Last weekend, I had the joy of seeing members of the Norwich Stonemasons' Guild perform a Mystery Play outside the doors of the Cathedral. It was a warm, sunny afternoon, a brief summer interlude before putting our coats, scarves and gloves back on in time for June. The first Mystery Play to be acted by a Norwich guild for five hundred years – Cain & Abel.
As an eager crowd gathered outside the Mediaeval Benedictine cathedral, the Beadle of the Guild, in his black velvet cap and cloak, and gold-tipped staff, announced, in imperative tones, "You will enjoy it. You will laugh," triggering the first giggles among the willing audience.

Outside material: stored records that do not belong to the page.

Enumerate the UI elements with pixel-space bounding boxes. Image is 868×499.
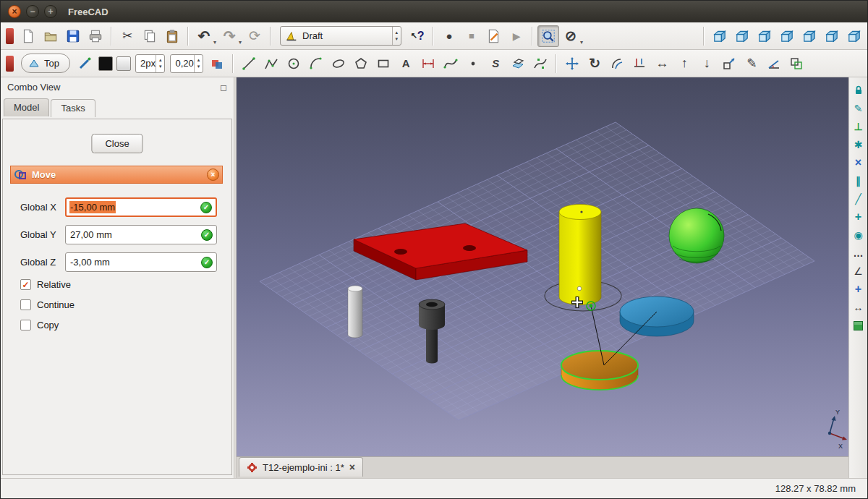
line-width-spinbox[interactable]: 2px ▴▾ [135,54,165,73]
draft-downgrade-icon[interactable]: ↓ [696,53,718,74]
draft-slope-icon[interactable] [763,53,785,74]
line-color-swatch[interactable] [98,56,113,71]
snap-ortho-icon[interactable]: + [851,210,866,224]
copy-icon[interactable] [139,25,161,47]
window-maximize-button[interactable]: + [44,5,57,18]
paste-icon[interactable] [161,25,183,47]
macro-edit-icon[interactable] [483,25,505,47]
snap-endpoint-icon[interactable]: ✎ [851,101,866,116]
redo-icon[interactable]: ↷ [218,25,240,47]
snap-near-icon[interactable]: … [851,246,866,260]
new-file-icon[interactable] [17,25,39,47]
view-axonometric-icon[interactable] [709,25,731,47]
toolbar-handle-icon[interactable] [6,56,14,72]
print-icon[interactable] [85,25,106,47]
3d-viewport[interactable]: X Y [237,77,850,456]
draft-polygon-icon[interactable] [350,53,372,74]
draft-rectangle-icon[interactable] [373,53,394,74]
draft-stretch-icon[interactable]: ↔ [651,53,673,74]
snap-midpoint-icon[interactable]: + [851,282,866,297]
macro-play-icon[interactable]: ▶ [506,25,527,47]
macro-record-icon[interactable]: ● [438,25,460,47]
open-file-icon[interactable] [40,25,61,47]
face-color-swatch[interactable] [116,56,131,71]
clipping-dropdown-icon[interactable]: ▾ [580,39,583,49]
toolbar-handle-icon[interactable] [6,28,14,44]
snap-grid-icon[interactable] [851,318,866,333]
cut-icon[interactable]: ✂ [116,25,138,47]
undo-icon[interactable]: ↶ [193,25,215,47]
macro-stop-icon[interactable]: ■ [461,25,482,47]
blue-disk[interactable] [620,297,694,336]
tab-model[interactable]: Model [4,98,49,116]
construction-mode-icon[interactable] [75,53,96,74]
copy-checkbox[interactable] [20,320,31,330]
workplane-top-button[interactable]: Top [21,54,70,73]
global-z-input[interactable]: -3,00 mm ✓ [65,252,217,272]
snap-lock-icon[interactable] [851,83,866,98]
view-left-icon[interactable] [843,25,865,47]
draft-wire-icon[interactable] [260,53,282,74]
draft-point-icon[interactable] [462,53,484,74]
snap-dimensions-icon[interactable]: ↔ [851,300,866,315]
draft-rotate-icon[interactable]: ↻ [584,53,605,74]
gray-cylinder[interactable] [348,286,362,338]
draft-circle-icon[interactable] [283,53,305,74]
draft-text-icon[interactable]: A [395,53,417,74]
view-front-icon[interactable] [731,25,753,47]
green-sphere[interactable] [669,208,724,263]
draft-arc-icon[interactable] [305,53,327,74]
whats-this-icon[interactable]: ↖ ? [407,25,428,47]
draft-dimension-icon[interactable] [417,53,439,74]
autogroup-icon[interactable] [206,53,228,74]
snap-intersection-icon[interactable]: × [851,155,866,170]
zoom-border-icon[interactable] [537,25,559,47]
scale-spinbox[interactable]: 0,20 ▴▾ [170,54,203,73]
draft-bezier-icon[interactable] [529,53,551,74]
continue-checkbox[interactable] [20,299,31,310]
draft-edit-icon[interactable]: ✎ [741,53,762,74]
view-rear-icon[interactable] [799,25,820,47]
draft-scale-icon[interactable] [718,53,740,74]
workbench-spin-arrows[interactable]: ▴ ▾ [392,27,401,45]
draft-clone-icon[interactable] [786,53,807,74]
window-minimize-button[interactable]: − [26,5,39,18]
draft-line-icon[interactable] [238,53,260,74]
undo-dropdown-icon[interactable]: ▾ [213,39,216,49]
tab-tasks[interactable]: Tasks [51,99,95,117]
draft-move-icon[interactable] [561,53,583,74]
close-task-button[interactable]: Close [91,134,142,153]
move-task-icon [14,169,27,182]
orange-disk[interactable] [561,351,638,390]
view-right-icon[interactable] [776,25,798,47]
relative-checkbox[interactable]: ✓ [20,279,31,290]
move-close-icon[interactable]: × [207,169,219,181]
snap-perpendicular-icon[interactable]: ⊥ [851,119,866,134]
window-close-button[interactable]: × [8,5,21,18]
view-top-icon[interactable] [754,25,775,47]
draft-bspline-icon[interactable] [440,53,461,74]
draft-ellipse-icon[interactable] [328,53,349,74]
redo-dropdown-icon[interactable]: ▾ [239,39,242,49]
view-bottom-icon[interactable] [821,25,843,47]
global-y-input[interactable]: 27,00 mm ✓ [65,225,217,244]
document-tab[interactable]: T12-ejemplo-ini : 1* × [239,457,363,477]
draft-shapestring-icon[interactable]: S [485,53,506,74]
draft-facebinder-icon[interactable] [507,53,529,74]
save-icon[interactable] [62,25,84,47]
draft-offset-icon[interactable] [606,53,628,74]
panel-float-icon[interactable]: ◻ [220,82,227,93]
workbench-selector[interactable]: Draft ▴ ▾ [280,26,401,46]
snap-extension-icon[interactable]: ╱ [851,192,866,206]
refresh-icon[interactable]: ⟳ [244,25,265,47]
snap-center-icon[interactable]: ✱ [851,137,866,152]
draft-upgrade-icon[interactable]: ↑ [673,53,695,74]
move-section-header[interactable]: Move × [10,166,223,184]
draft-trimex-icon[interactable] [629,53,650,74]
clipping-plane-icon[interactable]: ⊘ [560,25,582,47]
global-x-input[interactable]: -15,00 mm ✓ [65,197,217,217]
snap-parallel-icon[interactable]: ∥ [851,174,866,188]
snap-special-icon[interactable]: ◉ [851,228,866,242]
tab-close-icon[interactable]: × [349,461,355,473]
snap-angle-icon[interactable]: ∠ [851,264,866,278]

I couldn't begin to describe the sheer delight and fun of this ten-minute performance. I couldn't do justice to its highly imaginative props, to the brightly-coloured, makeshift set, to the hysterically funny performance by the actors, who, fuelled by the audience's laughter, gave into corpsing themselves, thereby increasing the overall giggling. There was something so earthy about the whole event, so uniting. Inevitably, I thought of the Mechanicals of Athens performing Pyramus and Thisbe. An unwitting trigger to laughter was also the organ player in the Cathedral, where that evening's concert was being rehearsed, whose notes from Fauré's Requiem thundered through the stone walls at a couple of appropriate Biblical moments.

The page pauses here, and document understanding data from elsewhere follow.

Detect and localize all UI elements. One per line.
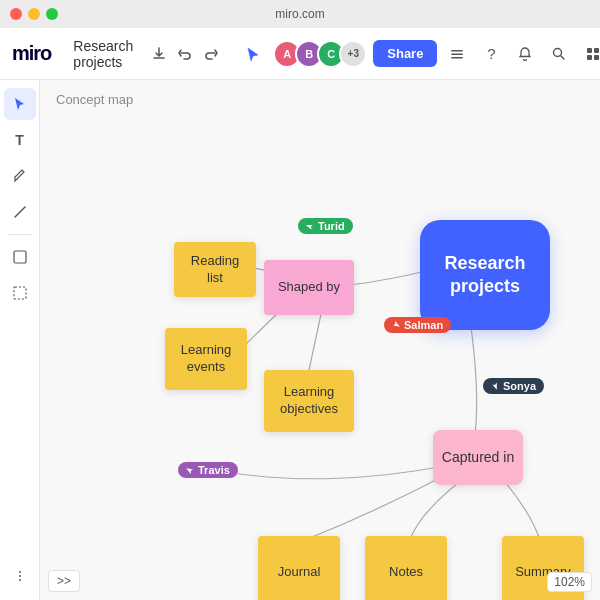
line-tool[interactable] xyxy=(4,196,36,228)
svg-rect-2 xyxy=(451,57,463,59)
cursor-travis: Travis xyxy=(178,462,238,478)
canvas-area[interactable]: Concept map xyxy=(40,80,600,600)
pan-button[interactable]: >> xyxy=(48,570,80,592)
nav-right: A B C +3 Share ? xyxy=(239,40,600,68)
node-captured-in[interactable]: Captured in xyxy=(433,430,523,485)
node-learning-objectives[interactable]: Learning objectives xyxy=(264,370,354,432)
search-icon[interactable] xyxy=(545,40,573,68)
svg-point-3 xyxy=(554,48,562,56)
left-toolbar: T xyxy=(0,80,40,600)
svg-rect-8 xyxy=(14,251,26,263)
grid-icon[interactable] xyxy=(579,40,600,68)
share-button[interactable]: Share xyxy=(373,40,437,67)
export-button[interactable] xyxy=(151,40,167,68)
help-icon[interactable]: ? xyxy=(477,40,505,68)
url-label: miro.com xyxy=(275,7,324,21)
toolbar-separator-1 xyxy=(8,234,32,235)
minimize-dot[interactable] xyxy=(28,8,40,20)
navbar: miro Research projects A B C +3 Share xyxy=(0,28,600,80)
canvas-label: Concept map xyxy=(56,92,133,107)
node-reading-list[interactable]: Reading list xyxy=(174,242,256,297)
svg-rect-9 xyxy=(14,287,26,299)
window-controls xyxy=(10,8,58,20)
undo-button[interactable] xyxy=(177,40,193,68)
svg-rect-6 xyxy=(587,55,592,60)
svg-rect-4 xyxy=(587,48,592,53)
cursor-sonya: Sonya xyxy=(483,378,544,394)
svg-rect-1 xyxy=(451,53,463,55)
svg-point-12 xyxy=(19,579,21,581)
main-area: T Concept map xyxy=(0,80,600,600)
svg-point-10 xyxy=(19,571,21,573)
cursor-salman: Salman xyxy=(384,317,451,333)
sticky-tool[interactable] xyxy=(4,241,36,273)
board-title[interactable]: Research projects xyxy=(65,34,141,74)
svg-rect-7 xyxy=(594,55,599,60)
svg-rect-5 xyxy=(594,48,599,53)
avatar-group: A B C +3 xyxy=(273,40,367,68)
node-learning-events[interactable]: Learning events xyxy=(165,328,247,390)
settings-icon[interactable] xyxy=(443,40,471,68)
frame-tool[interactable] xyxy=(4,277,36,309)
zoom-indicator: 102% xyxy=(547,572,592,592)
select-tool[interactable] xyxy=(4,88,36,120)
miro-logo: miro xyxy=(12,42,51,65)
text-tool[interactable]: T xyxy=(4,124,36,156)
node-shaped-by[interactable]: Shaped by xyxy=(264,260,354,315)
connectors-svg xyxy=(40,80,600,600)
close-dot[interactable] xyxy=(10,8,22,20)
avatar-more[interactable]: +3 xyxy=(339,40,367,68)
node-notes[interactable]: Notes xyxy=(365,536,447,600)
cursor-turid: Turid xyxy=(298,218,353,234)
maximize-dot[interactable] xyxy=(46,8,58,20)
svg-point-11 xyxy=(19,575,21,577)
notification-icon[interactable] xyxy=(511,40,539,68)
node-journal[interactable]: Journal xyxy=(258,536,340,600)
app-container: miro Research projects A B C +3 Share xyxy=(0,28,600,600)
titlebar: miro.com xyxy=(0,0,600,28)
svg-rect-0 xyxy=(451,50,463,52)
pen-tool[interactable] xyxy=(4,160,36,192)
redo-button[interactable] xyxy=(203,40,219,68)
more-tools[interactable] xyxy=(4,560,36,592)
node-research-projects[interactable]: Research projects xyxy=(420,220,550,330)
cursor-icon xyxy=(239,40,267,68)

At the end of the performance, after the cheers and bows, the Clerk came on and spoke of the history of this Guild, and repeated the last line of the performance, "Perfection in an imperfect world." Summa Inter Mediocria, the St Stephen and St George's Guild motto.
These words sent a tingle up my spine. I often walk past the Church of St Clement, and catch a glimpse of the stonemasons at work, complete with their square white caps. Everything about their body language and that of the Master Stonemason who supervises them oozes something we seldom see nowadays: fierce pride in one's work. A refusal to produce anything less than as perfect a job as any human can aspire to.
Over the days that followed, I pondered over something that has been much on my mind, recently. Job titles. Pride in one's job. A sense of achievement when performing a task. The refusal to compromise quality and "make do".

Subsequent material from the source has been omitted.